Das Berliner Institut für empirische Integrations- und Migrationsforschung (BIM) der HU beschäftigt sich seit seiner Gründung unter anderem mit Grundlagenforschung zu Rassismus. Im Interview erklärt Direktorin Naika Foroutan, was eine Universität in diesem wichtigen gesellschaftlichen Bereich für sich selbst und die Gesellschaft tun kann.

Foto: Nina Pieroth
Prof. Dr. Naika Foroutan ist Migrationsforscherin und Direktorin des Berliner Instituts für empirische Integrations- und Migrationsforschung (BIM) sowie Leiterin des Deutschen Instituts für Migration und Integrationsforschung (DeZIM).

Welche Rolle schreiben Sie der Humboldt-Universität bezogen auf das Thema Diversität zu?

Die Humboldt-Universität zu Berlin hat vor einiger Zeit einen strukturierten Prozess entwickelt, um in einer AG-Diversität auf breiter Ebene der Frage nachzugehen, wo die Uni strukturelle und institutionelle Defizite in der Gleichbehandlung und Repräsentation vulnerabler Gruppen aufweist. Leider ist die Datenlage so, dass Aussagen über marginalisierte Gruppen schwer möglich sind. Wir können zwar über Geschlechterverhältnisse sprechen und dank der Vertretung für Belange von Menschen mit Behinderung können wir auch darüber Aussagen treffen, in Teilen können wir auch über die soziale Schicht Aussagen treffen, aber rassistische Diskriminierung können wir nicht abbilden. Hier fehlt also eine strukturierende Herangehensweise, die das Thema Rassismus von Beginn an ins Auge fasst. Es muss auf struktureller Ebene dafür eine universitäre Institutionalisierung und Vertretung geben.

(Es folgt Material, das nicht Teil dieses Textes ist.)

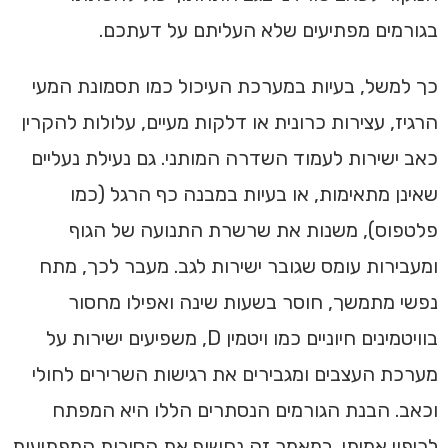
בגורמים מפתיעים שלא העליתם על דעתכם.
כך למשל, בעיות במערכת העיכול כמו תסמונת המעי
הרגיז, עצירות כרונית או דלקות מעיים, עלולות להקרין
כאב ישירות לעמוד השדרה המותני. גם נעילת נעליים
שאינן מתאימות, או בעיות במבנה כף הרגל (כמו
פלטפוס), משנות את שרשרת התנועה של הגוף
ומעבירות עומס שגובר ישירות לגב. מעבר לכך, מתח
נפשי מתמשך, חוסר בשעות שינה ואפילו מחסור
בוויטמינים חיוניים כמו ויטמין D, משפיעים ישירות על
מערכת העצבים ומגבירים את רגישות השרירים לחולי
וכאב. הבנת הגורמים הנסתרים הללו היא המפתח
לריפוי אמיתי. במאמר זה נחשוף את הסיבות המפתיעות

Was wünschen Sie sich von der AG Diversität? Oder aus der Mitte der Universität?

Die AG müsste deutlich sichtbarer sein und stärker institutionell unterstützt werden. In vielen angelsächsischen Universitäten gibt es EDI- Abteilungen für Equity, Diversity und Inclusion. Dort wird auf einer viel breiteren Basis auf Gleichheit, Repräsentation und Sichtbarkeit aller sozialer Gruppen – besonders jener, die durch jahrhundertelange Ungleichheiten strukturell und institutionell benachteiligt sind - geachtet. Ich denke, die AG-Diversität könnte sich daran orientieren. Somit würde dies bedeuten, dass es nicht nur eine Arbeitsgruppe, sondern eine in allen universitären Einrichtungen verankerte Abteilung, die sich mit diesen Fragestellungen auseinandersetzt.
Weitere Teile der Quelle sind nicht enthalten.